WHAT THE EXERCISE ASKS = For the records below, print the lines from the line with "Azienda Trasparente (512, 1158)" through the line with "[button] (233, 797)" exactly as written; include both end lines and exclude the rest.

SOURCE MATERIAL =

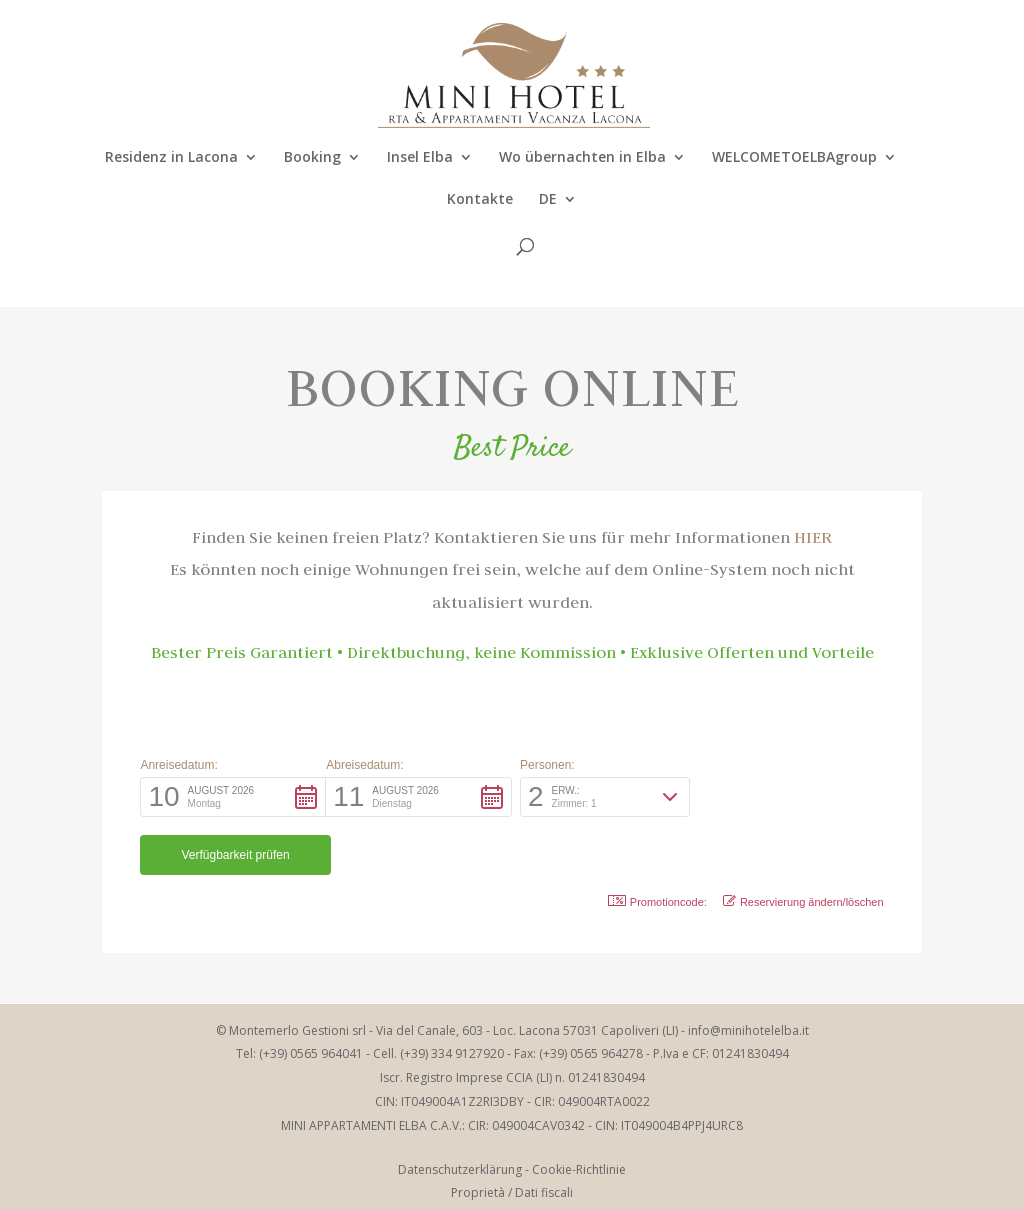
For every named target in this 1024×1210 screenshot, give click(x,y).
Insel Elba (420, 158)
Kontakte (480, 200)
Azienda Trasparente (512, 1158)
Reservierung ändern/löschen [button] (803, 843)
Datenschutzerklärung (460, 1111)
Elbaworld (549, 1182)
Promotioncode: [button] (657, 843)
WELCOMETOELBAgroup (794, 158)
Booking (312, 158)
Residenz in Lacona (171, 158)
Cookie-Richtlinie (579, 1111)
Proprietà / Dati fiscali (512, 1134)
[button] (233, 797)
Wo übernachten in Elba (582, 158)
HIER (813, 537)
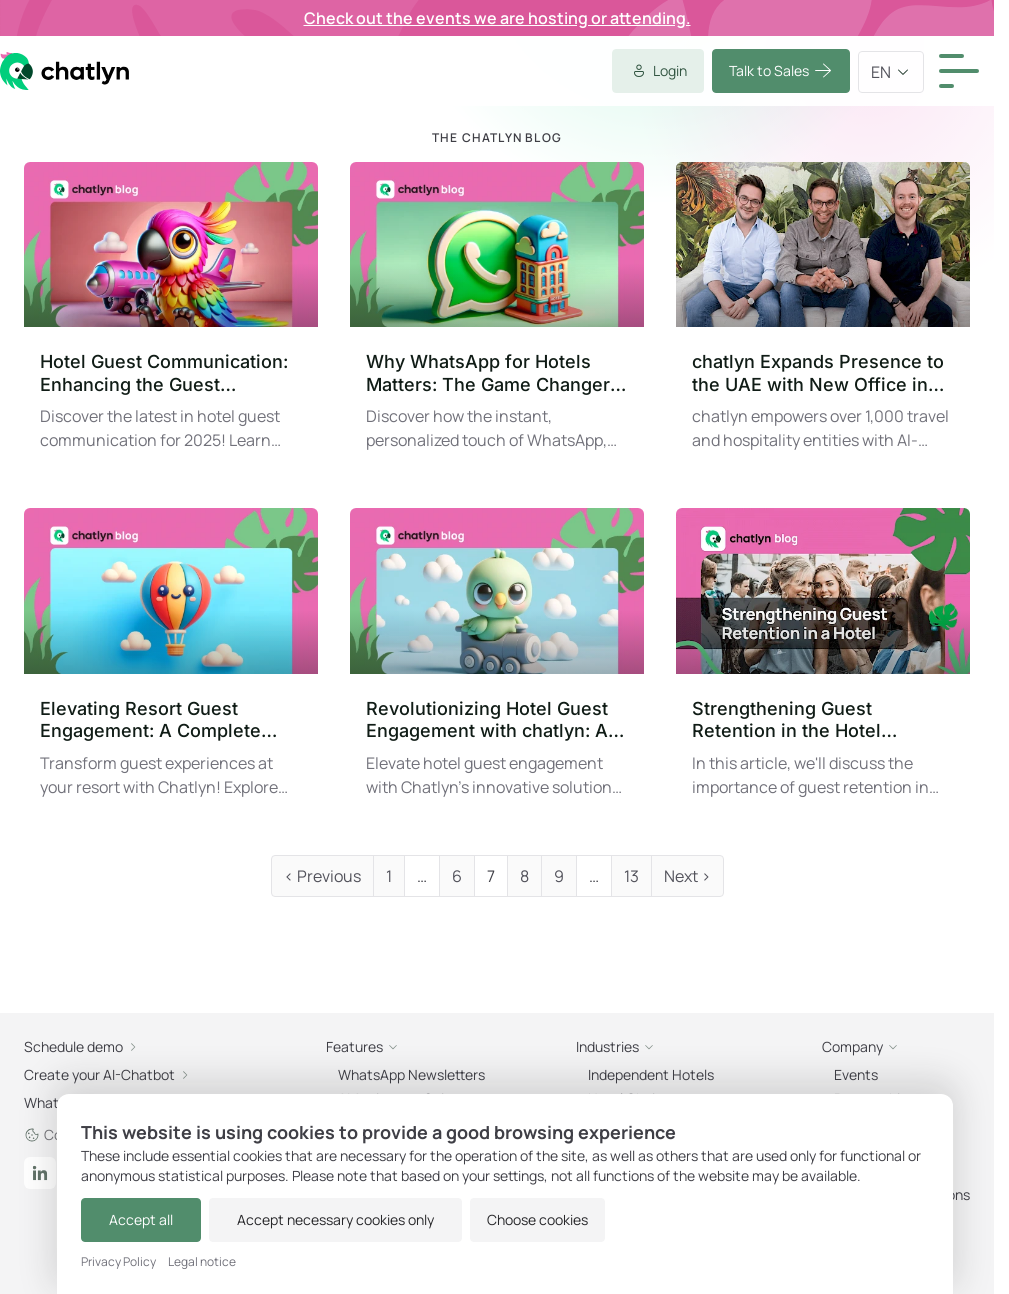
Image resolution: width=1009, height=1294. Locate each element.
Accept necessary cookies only (302, 1219)
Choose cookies (493, 1219)
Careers (494, 875)
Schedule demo (537, 357)
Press (485, 915)
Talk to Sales (469, 72)
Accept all (130, 1219)
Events (490, 795)
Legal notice (202, 1262)
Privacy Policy (118, 1262)
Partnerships (512, 835)
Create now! (247, 623)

YOUR RESPONSE =
Azienda Trasparente (512, 1158)
Reservierung ändern/löschen [button] (803, 843)
Datenschutzerklärung (460, 1111)
Elbaworld (549, 1182)
Promotioncode: [button] (657, 843)
WELCOMETOELBAgroup (794, 158)
Booking (312, 158)
Residenz in Lacona (171, 158)
Cookie-Richtlinie (579, 1111)
Proprietà / Dati fiscali (512, 1134)
[button] (233, 797)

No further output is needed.